[PROBLEM]
When you copy the entries, keep every word exactly as it is and drop the images.

[Stored data entries]
------------
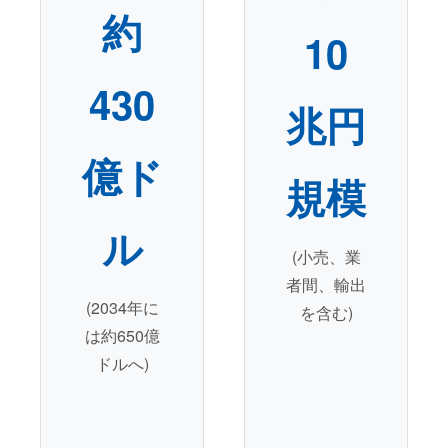
約
10
4. 成功へのロードマップ：信頼できる専門店の選定と売
430
なぜ専門店でなければならないのか
兆円
信頼できる専門店の見極め方
億ド
規模
売却プロセスのステップ・バイ・ステップ
ル
ケーススタディ：成功と失敗の分水嶺
(小売、業
者間、輸出
(2034年に
を含む)
は約650億
ドルへ)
------------
[SOLUTION TO THIS PROBLEM]
約
10
4. 成功へのロードマップ：信頼できる専門店の選定と売
430
なぜ専門店でなければならないのか
兆円
信頼できる専門店の見極め方
億ド
規模
売却プロセスのステップ・バイ・ステップ
ル
ケーススタディ：成功と失敗の分水嶺
(小売、業
者間、輸出
(2034年に
を含む)
は約650億
ドルへ)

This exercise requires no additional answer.